10.6.04

Les dopés passent le bac

Cette année, plus de 600.000 élèves passent les épreuves du bac. Si le diplôme ne vaut plus grand-chose sur le marché du travail, il demeure pour tous ces adolescents le sésame qui leur ouvrira les portes de l'enseignement supérieur, de plusieurs concours administratifs, voire de certaines formations militaires. En somme, ce «bout de papier», tant décrié parce que dévalorisé au fil des ans, a néanmoins acquis un caractère obligatoire, une sorte de visa pour franchir la frontière de la vie active.

Chez les jeunes, et encore davantage chez leurs parents, l'angoisse de l'échec est telle qu'ils sont prêts à user de tous les moyens pour réussir. On a brocardé ces pères qui martyrisent leurs enfants pour en faire des champions de tennis ou des footballeurs professionnels. Que dire de ceux qui bourrent leur progéniture de compléments alimentaires, de vitamines, d'anxiolytiques et autres stimulants des méninges ? Plus d'une fille sur trois et plus d'un garçon sur cinq se sont adonnés au «dopage mental». Et, de l'aveu même des pharmaciens qui distribuent ces produits, ce sont les mères qui viennent les acheter pour leurs bacheliers en puissance. Rares sont les apothicaires qui voient des élèves de terminale franchir leur porte pour demander la molécule miracle qui décuple la mémoire.

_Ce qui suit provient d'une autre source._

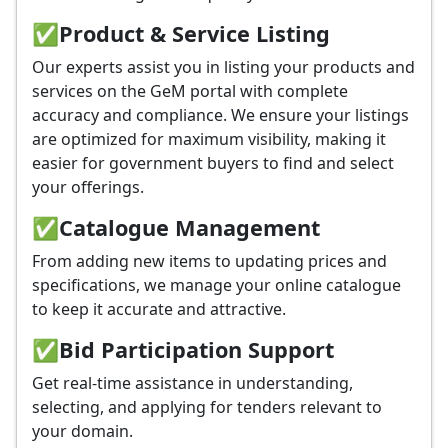
✅
Product & Service Listing
Our experts assist you in listing your products and
services on the GeM portal with complete
accuracy and compliance. We ensure your listings
are optimized for maximum visibility, making it
easier for government buyers to find and select
your offerings.
✅
Catalogue Management
From adding new items to updating prices and
specifications, we manage your online catalogue
to keep it accurate and attractive.
✅
Bid Participation Support
Get real-time assistance in understanding,
selecting, and applying for tenders relevant to
your domain.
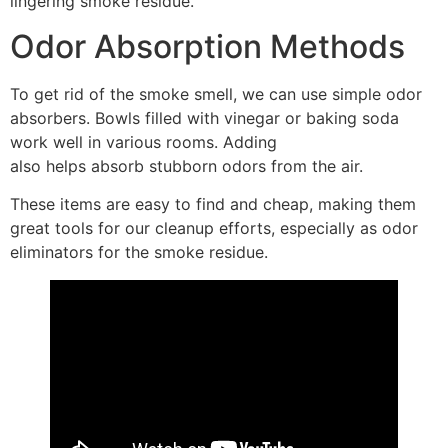
lingering smoke residue.
Odor Absorption Methods
To get rid of the smoke smell, we can use simple odor
absorbers. Bowls filled with vinegar or baking soda
work well in various rooms. Adding
activated charcoal
also helps absorb stubborn odors from the air.
These items are easy to find and cheap, making them
great tools for our cleanup efforts, especially as odor
eliminators for the smoke residue.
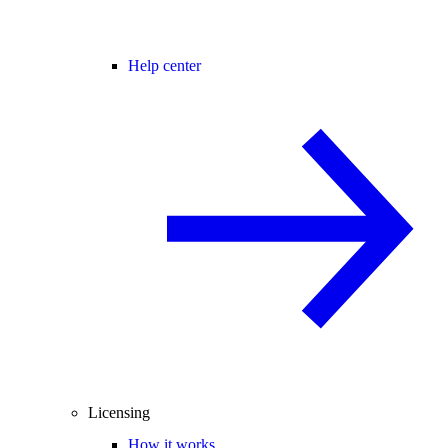
Help center
Licensing
How it works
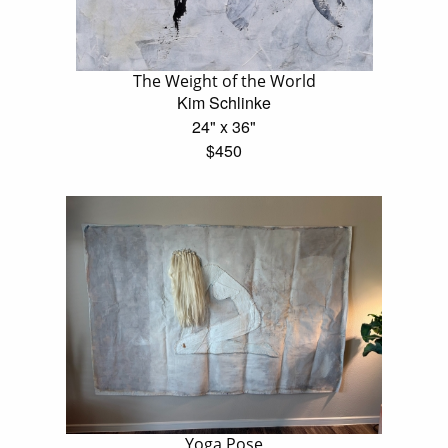
The Weight of the World
Kim Schlinke
24" x 36"
$450
Yoga Pose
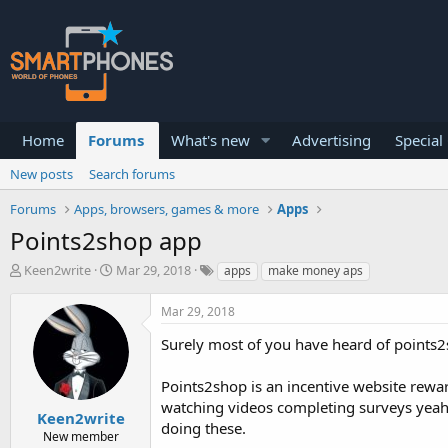
Home
Forums
What's new
Advertising
Special
New posts
Search forums
Forums
Apps, browsers, games & more
Apps
Points2shop app
T
S
Keen2write
Mar 29, 2018
apps
make money aps
h
t
r
a
Mar 29, 2018
e
r
a
t
Surely most of you have heard of points2shop,
d
d
s
a
Points2shop is an incentive website rewar
t
t
a
e
watching videos completing surveys yeah b
Keen2write
r
doing these.
New member
t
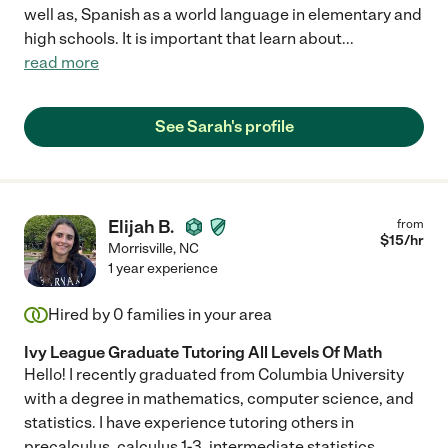
well as, Spanish as a world language in elementary and
high schools. It is important that learn about
...
read more
See Sarah's profile
Elijah B.
from
$
15
/hr
Morrisville
,
NC
1 year experience
Hired by
0
families in your area
Ivy League Graduate Tutoring All Levels Of Math
Hello! I recently graduated from Columbia University
with a degree in mathematics, computer science, and
statistics. I have experience tutoring others in
precalculus, calculus 1-3, intermediate statistics,
...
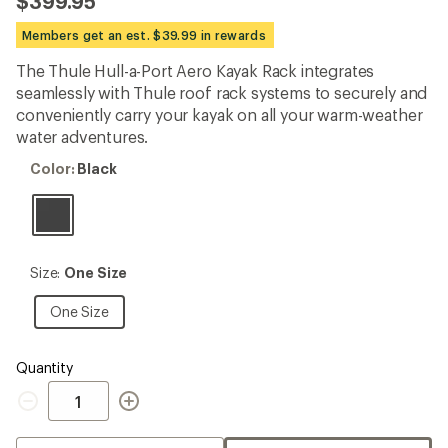
$399.95
an
average
Members get an est. $39.99 in rewards
rating
of
The Thule Hull-a-Port Aero Kayak Rack integrates
4.5
out
seamlessly with Thule roof rack systems to securely and
of
conveniently carry your kayak on all your warm-weather
5
water adventures.
stars
Color:
Color:
Black
Black
Size:
Size:
One Size
One
Size
One
One Size
Size
Quantity
Quantity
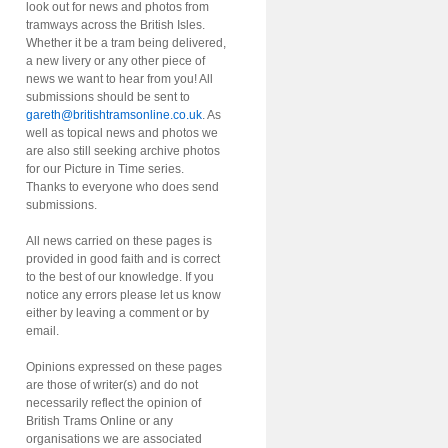
look out for news and photos from
tramways across the British Isles.
Whether it be a tram being delivered,
a new livery or any other piece of
news we want to hear from you! All
submissions should be sent to
gareth@britishtramsonline.co.uk
. As
well as topical news and photos we
are also still seeking archive photos
for our Picture in Time series.
Thanks to everyone who does send
submissions.
All news carried on these pages is
provided in good faith and is correct
to the best of our knowledge. If you
notice any errors please let us know
either by leaving a comment or by
email.
Opinions expressed on these pages
are those of writer(s) and do not
necessarily reflect the opinion of
British Trams Online or any
organisations we are associated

En même temps, les cours particuliers sont en pleine expansion. Les officines de soutien scolaire connaissent un véritable boom qui arrondit les fins de mois des professeurs et alourdit les emplois du temps déjà surchargés des lycéens français. Même les bons élèves y ont recours. Car ils ont beau exceller dans leurs terminales, certains parents veulent déjà les mettre en condition pour les classes préparatoires aux grandes écoles qu'ils fréquenteront après le bac !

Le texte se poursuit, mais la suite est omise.